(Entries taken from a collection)
========
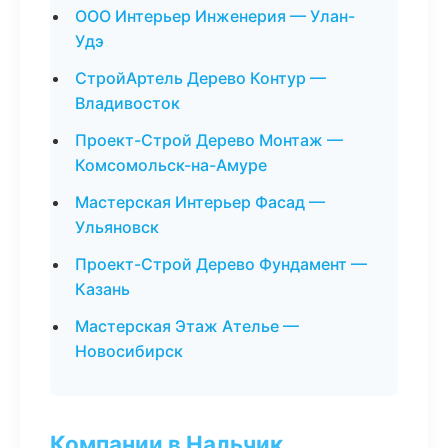
ООО Интерьер Инженерия — Улан-
Удэ
СтройАртель Дерево Контур —
Владивосток
Проект-Строй Дерево Монтаж —
Комсомольск-на-Амуре
Мастерская Интерьер Фасад —
Ульяновск
Проект-Строй Дерево Фундамент —
Казань
Мастерская Этаж Ателье —
Новосибирск
Компании в Нальчик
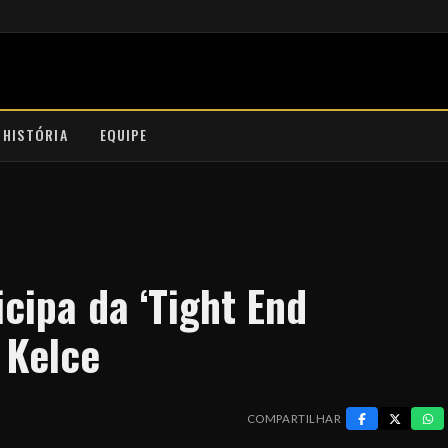
 HISTÓRIA
EQUIPE
cipa da ‘Tight End
s Kelce
COMPARTILHAR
========
**Problem details**
Your reply should be the entries above, repeated exactly and free of pictures.

**Answer space**
ООО Интерьер Инженерия — Улан-
Удэ
СтройАртель Дерево Контур —
Владивосток
Проект-Строй Дерево Монтаж —
Комсомольск-на-Амуре
Мастерская Интерьер Фасад —
Ульяновск
Проект-Строй Дерево Фундамент —
Казань
Мастерская Этаж Ателье —
Новосибирск
Компании в Нальчик
 HISTÓRIA
EQUIPE
cipa da ‘Tight End
s Kelce
COMPARTILHAR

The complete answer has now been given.